DE JOSÉ LUIZ TAVARES – A PROPÓSITO

 Nuno Rebocho

Com Cesário e Camões, Bocage, O’Neill ou Cabral de Melo Neto dissolvidos na saliva, deglutidos, assimilados nas partículas do citoplasma, José Luiz Tavares faz-se às ruas de Lisboa que, todavia, são apenas algumas outras artérias da enormíssima megapolis do País Real deste autor que emergiu de uma aparente ruralidade original para, nas travessas da Diáspora, também ele se irmanar nos obras de construção onde patrícios vendem a força de trabalho. Aí, os tijolos de José Luiz Tavares são palavras, as paredes erguidas são versos, os patamares são estrofes, os edifícios são poemas.

Chama-se Poesia o País Real de José Luiz Tavares. Por isso é que o poeta de Txon Bon, transportando-se a outras paragens, nunca se expatriou. Sempre permaneceu no seu espaço pátrio. Será esta a razão da transnacionalidade - uma oceânica transnacionalidade sobre cuja superfície circulam vocábulos de diferentes proveniências e que são a substância, a matéria da sua oficina.

Muito se tem falado do vocabulário, da linguagem de Tavares. Eu, que não sou exegeta, prefiro falar da sua ressonância. Explico-me.
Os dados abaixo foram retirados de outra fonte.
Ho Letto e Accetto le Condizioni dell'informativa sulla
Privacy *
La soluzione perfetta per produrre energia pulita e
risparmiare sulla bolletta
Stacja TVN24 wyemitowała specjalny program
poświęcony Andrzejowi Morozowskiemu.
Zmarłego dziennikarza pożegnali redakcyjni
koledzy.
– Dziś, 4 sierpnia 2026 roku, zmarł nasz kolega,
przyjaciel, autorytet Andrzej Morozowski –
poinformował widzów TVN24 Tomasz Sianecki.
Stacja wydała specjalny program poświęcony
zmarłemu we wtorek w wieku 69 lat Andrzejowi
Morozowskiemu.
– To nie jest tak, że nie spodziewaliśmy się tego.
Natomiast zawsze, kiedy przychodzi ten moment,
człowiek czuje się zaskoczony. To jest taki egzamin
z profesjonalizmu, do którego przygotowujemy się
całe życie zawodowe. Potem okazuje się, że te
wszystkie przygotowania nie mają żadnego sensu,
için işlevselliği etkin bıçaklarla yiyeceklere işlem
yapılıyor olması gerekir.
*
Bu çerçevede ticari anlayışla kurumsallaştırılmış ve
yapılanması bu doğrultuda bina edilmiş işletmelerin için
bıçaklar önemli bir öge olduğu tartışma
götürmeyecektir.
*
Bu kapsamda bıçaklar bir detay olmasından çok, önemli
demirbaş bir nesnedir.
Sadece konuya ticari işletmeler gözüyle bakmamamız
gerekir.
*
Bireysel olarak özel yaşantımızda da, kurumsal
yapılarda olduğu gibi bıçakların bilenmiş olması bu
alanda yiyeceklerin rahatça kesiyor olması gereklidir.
Para o poeta-construtor, entendo eu, as palavras são o seu próprio mistério e ousar penetrar nele é como querer entrar no centro do furacão, correndo o risco de naufragar ou ser arrastado pelos turbilhões. Reparai que as palavras, quando fixadas no texto, cristalizam e tornam-se imorredoiras: porque se estão nos textos, sobrevivem com eles e, por isso, tornam-se nossas conviventes: existem, desde que nós existamos onde as palavras estão, são coniventes com a cultura de cada qual – são parte dessa “agreste matéria mundo” que faz a identidade da Pátria Poesia. O sabor medievo ou renascentista de alguns vocábulos usados por Tavares, tal como as formas/fórmulas adotadas, é mera incidência, tal como a sua crioulidade ou portugalidade ou qualquer alieniginidade (recusando eu observar aqui o fundo português do crioulo).

Acrescem a estas, outras incidências. A saber: o poeta-construtor pode, se o quiser, dar aos vocábulos significados divergentes daqueles que os dicionaristas codificam – não são os dicionaristas que condicionam os poetas; são os poetas que desafiam os dicionaristas, até porque aos poetas pertence subverter a ordem. A Poesia é a Liberdade, é a Revolução, é a Subversão.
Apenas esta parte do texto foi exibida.